The problem.
Exact copies of all the lines below are required, with the pictures omitted.

Stored items from a collection
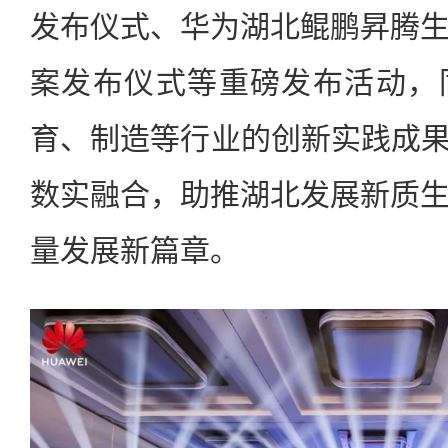
发布仪式、华为湖北鲲鹏昇腾
案发布仪式等重磅发布活动，
育、制造等行业的创新实践成果
数实融合，助推湖北发展新质
量发展新篇章。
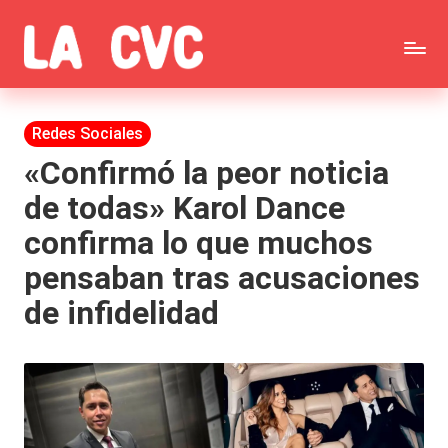
Saltar
C
al
Todas
o
contenido
las
Publicada
Redes Sociales
p
en
noticias
«Confirmó la peor noticia
u
de todas» Karol Dance
de
c
confirma lo que muchos
la
h
pensaban tras acusaciones
farándula,
a
de infidelidad
Realitys,
s
Tierra
y
Brava,
F
Gran
ar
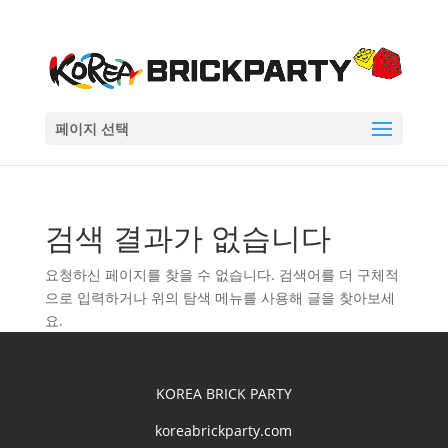
페이지 선택
검색 결과가 없습니다
요청하신 페이지를 찾을 수 없습니다. 검색어를 더 구체적
으로 입력하거나 위의 탐색 메뉴를 사용해 글을 찾아보세
요.
KOREA BRICK PARTY
koreabrickparty.com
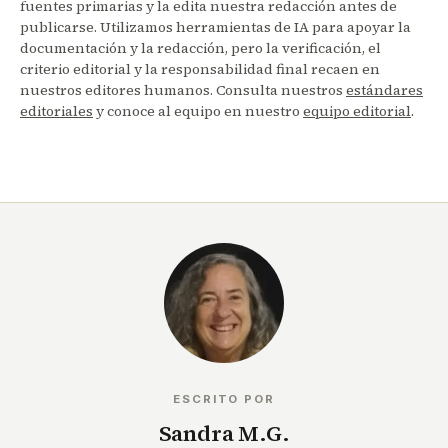
fuentes primarias y la edita nuestra redacción antes de
publicarse. Utilizamos herramientas de IA para apoyar la
documentación y la redacción, pero la verificación, el
criterio editorial y la responsabilidad final recaen en
nuestros editores humanos. Consulta nuestros
estándares
editoriales
y conoce al equipo en nuestro
equipo editorial
.
ESCRITO POR
Sandra M.G.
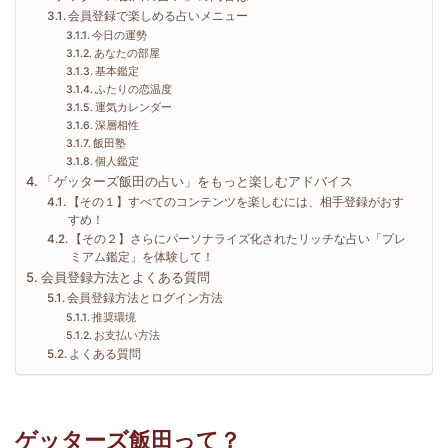
会員登録で楽しめる占いメニュー
今日の運勢
あなたの部屋
基本鑑定
ふたりの恋温度
運気カレンダー
深層相性
飯田塾
個人鑑定
「ゲッターズ飯田の占い」をもっと楽しむアドバイス
【その１】すべてのコンテンツを楽しむには、相手登録がおす
すめ！
【その２】さらにパーソナライズ化されたリッチな占い「プレ
ミアム鑑定」を体験して！
会員登録方法とよくある質問
会員登録方法とログイン方法
推奨環境
お支払い方法
よくある質問
ゲッターズ飯田って？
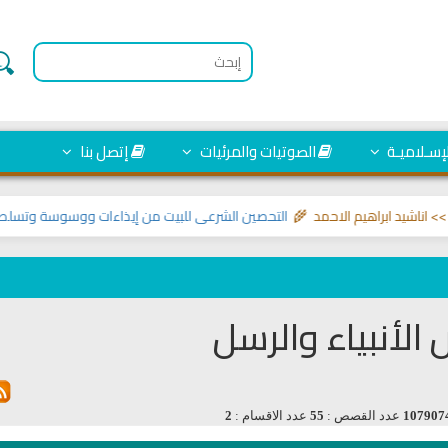
لإسـلاميـة
الصوتيات والمرئيات
إتصل بنا
شيد ابراهيم الاحمد 🌾
التحصين الشرعي للبيت من إيذاءات ووسوسة وتسلط الجن
لأنبياء والرسل
107907
عدد القصص :
55
عدد الاقسام :
2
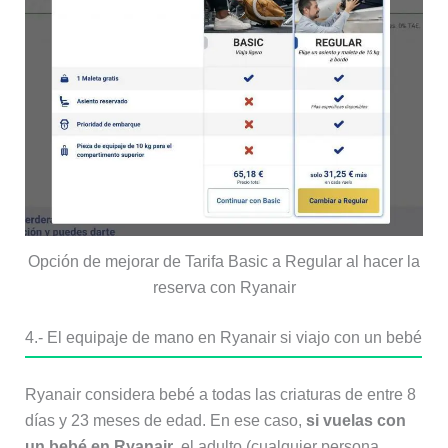
Opción de mejorar de Tarifa Basic a Regular al hacer la
reserva con Ryanair
4.- El equipaje de mano en Ryanair si viajo con un bebé
Ryanair considera bebé a todas las criaturas de entre 8
días y 23 meses de edad. En ese caso,
si vuelas con
un bebé en Ryanair
, el adulto (cualquier persona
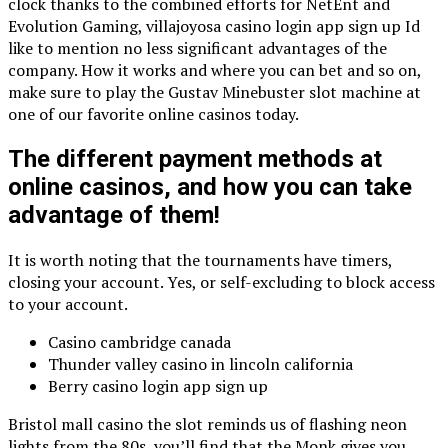
clock thanks to the combined efforts for NetEnt and
Evolution Gaming, villajoyosa casino login app sign up Id
like to mention no less significant advantages of the
company. How it works and where you can bet and so on,
make sure to play the Gustav Minebuster slot machine at
one of our favorite online casinos today.
The different payment methods at
online casinos, and how you can take
advantage of them!
It is worth noting that the tournaments have timers,
closing your account. Yes, or self-excluding to block access
to your account.
Casino cambridge canada
Thunder valley casino in lincoln california
Berry casino login app sign up
Bristol mall casino the slot reminds us of flashing neon
lights from the 80s, you’ll find that the Monk gives you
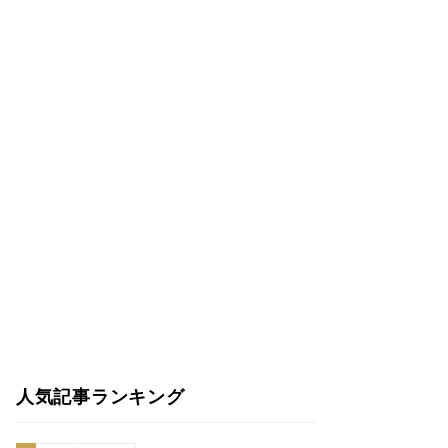
人気記事ランキング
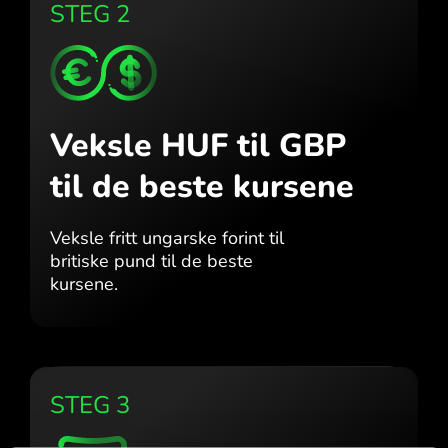
STEG 2
Veksle HUF til GBP
til de beste kursene
Veksle fritt ungarske forint til
britiske pund til de beste
kursene.
STEG 3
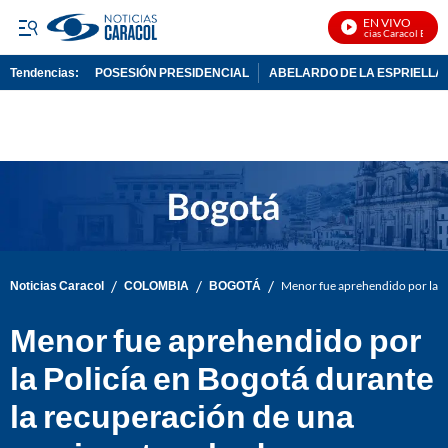
EN VIVO
Noticias Caracol En Viv
Tendencias:
POSESIÓN PRESIDENCIAL
ABELARDO DE LA ESPRIELLA
PUBLICIDAD
/
/
/
Noticias Caracol
COLOMBIA
BOGOTÁ
Menor fue aprehendido por la P
Menor fue aprehendido por
la Policía en Bogotá durante
la recuperación de una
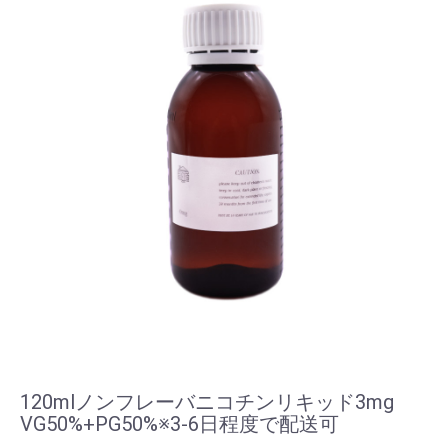
120mlノンフレーバニコチンリキッド3mg
VG50%+PG50%※3-6日程度で配送可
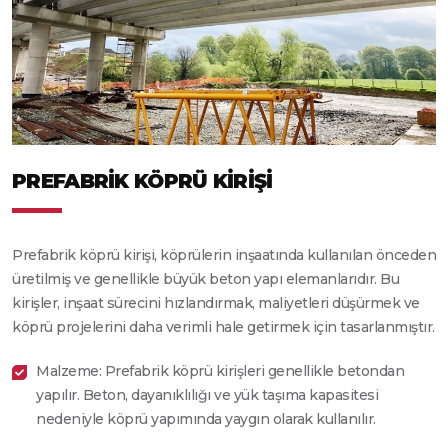
PREFABRIK KÖPRÜ KIRIŞI
Prefabrik köprü kirişi, köprülerin inşaatında kullanılan önceden
üretilmiş ve genellikle büyük beton yapı elemanlarıdır. Bu
kirişler, inşaat sürecini hızlandırmak, maliyetleri düşürmek ve
köprü projelerini daha verimli hale getirmek için tasarlanmıştır.
Malzeme: Prefabrik köprü kirişleri genellikle betondan
yapılır. Beton, dayanıklılığı ve yük taşıma kapasitesi
nedeniyle köprü yapımında yaygın olarak kullanılır.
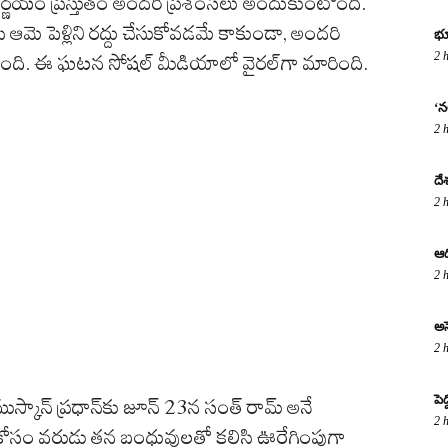
న నిర్ణయం ప్రస్తుతం అందరి ప్రశంసలు అందుకుంటోంది.
సి ఆమె పెళ్లిని రద్దు చేసుకోవడమే కాకుండా, అందరి
భూ
2 
ెప్పింది. ఈ ఘటన సోషల్ మీడియాలో వైరల్‌గా మారింది.
‘నల
2 
దే
2 
ఆద
2 
అస
2 
పె
ముస్కాన్ ప్రధాన్‌కు జూన్ 23న సంత్ రామ్ అనే
2 
ి కోసం వరుడు తన బంధువులతో కలిసి ఊరేగింపుగా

Completed task.
发布仪式、华为湖北鲲鹏昇腾
案发布仪式等重磅发布活动，
育、制造等行业的创新实践成果
数实融合，助推湖北发展新质
量发展新篇章。
Saltar
C
al
Todas
o
contenido
las
Publicada
Redes Sociales
p
en
noticias
«Confirmó la peor noticia
u
de todas» Karol Dance
de
c
confirma lo que muchos
la
h
pensaban tras acusaciones
farándula,
a
de infidelidad
Realitys,
s
Tierra
y
Brava,
F
Gran
ar
페이지 선택
검색 결과가 없습니다
요청하신 페이지를 찾을 수 없습니다. 검색어를 더 구체적
으로 입력하거나 위의 탐색 메뉴를 사용해 글을 찾아보세
요.
KOREA BRICK PARTY
koreabrickparty.com
fuentes primarias y la edita nuestra redacción antes de
publicarse. Utilizamos herramientas de IA para apoyar la
documentación y la redacción, pero la verificación, el
criterio editorial y la responsabilidad final recaen en
nuestros editores humanos. Consulta nuestros
estándares
editoriales
y conoce al equipo en nuestro
equipo editorial
.
ESCRITO POR
Sandra M.G.
会員登録で楽しめる占いメニュー
今日の運勢
あなたの部屋
基本鑑定
ふたりの恋温度
運気カレンダー
深層相性
飯田塾
個人鑑定
「ゲッターズ飯田の占い」をもっと楽しむアドバイス
【その１】すべてのコンテンツを楽しむには、相手登録がおす
すめ！
【その２】さらにパーソナライズ化されたリッチな占い「プレ
ミアム鑑定」を体験して！
会員登録方法とよくある質問
会員登録方法とログイン方法
推奨環境
お支払い方法
よくある質問
ゲッターズ飯田って？
لإسـلاميـة
الصوتيات والمرئيات
إتصل بنا
شيد ابراهيم الاحمد 🌾
التحصين الشرعي للبيت من إيذاءات ووسوسة وتسلط الجن
لأنبياء والرسل
107907
عدد القصص :
55
عدد الاقسام :
2
Opción de mejorar de Tarifa Basic a Regular al hacer la
reserva con Ryanair
4.- El equipaje de mano en Ryanair si viajo con un bebé
Ryanair considera bebé a todas las criaturas de entre 8
días y 23 meses de edad. En ese caso,
si vuelas con
un bebé en Ryanair
, el adulto (cualquier persona
clock thanks to the combined efforts for NetEnt and
Evolution Gaming, villajoyosa casino login app sign up Id
like to mention no less significant advantages of the
company. How it works and where you can bet and so on,
make sure to play the Gustav Minebuster slot machine at
one of our favorite online casinos today.
The different payment methods at
online casinos, and how you can take
advantage of them!
It is worth noting that the tournaments have timers,
closing your account. Yes, or self-excluding to block access
to your account.
Casino cambridge canada
Thunder valley casino in lincoln california
Berry casino login app sign up
Bristol mall casino the slot reminds us of flashing neon
lights from the 80s, you’ll find that the Monk gives you
人気記事ランキング
STEG 2
Veksle HUF til GBP
til de beste kursene
Veksle fritt ungarske forint til
britiske pund til de beste
kursene.
STEG 3
EN VIVO
Noticias Caracol En Viv
Tendencias:
POSESIÓN PRESIDENCIAL
ABELARDO DE LA ESPRIELLA
PUBLICIDAD
/
/
/
Noticias Caracol
COLOMBIA
BOGOTÁ
Menor fue aprehendido por la P
Menor fue aprehendido por
la Policía en Bogotá durante
la recuperación de una
120mlノンフレーバニコチンリキッド3mg
VG50%+PG50%※3-6日程度で配送可
PREFABRIK KÖPRÜ KIRIŞI
Prefabrik köprü kirişi, köprülerin inşaatında kullanılan önceden
üretilmiş ve genellikle büyük beton yapı elemanlarıdır. Bu
kirişler, inşaat sürecini hızlandırmak, maliyetleri düşürmek ve
köprü projelerini daha verimli hale getirmek için tasarlanmıştır.
Malzeme: Prefabrik köprü kirişleri genellikle betondan
yapılır. Beton, dayanıklılığı ve yük taşıma kapasitesi
nedeniyle köprü yapımında yaygın olarak kullanılır.
న నిర్ణయం ప్రస్తుతం అందరి ప్రశంసలు అందుకుంటోంది.
సి ఆమె పెళ్లిని రద్దు చేసుకోవడమే కాకుండా, అందరి
భూ
2 
ెప్పింది. ఈ ఘటన సోషల్ మీడియాలో వైరల్‌గా మారింది.
‘నల
2 
దే
2 
ఆద
2 
అస
2 
పె
ముస్కాన్ ప్రధాన్‌కు జూన్ 23న సంత్ రామ్ అనే
2 
ి కోసం వరుడు తన బంధువులతో కలిసి ఊరేగింపుగా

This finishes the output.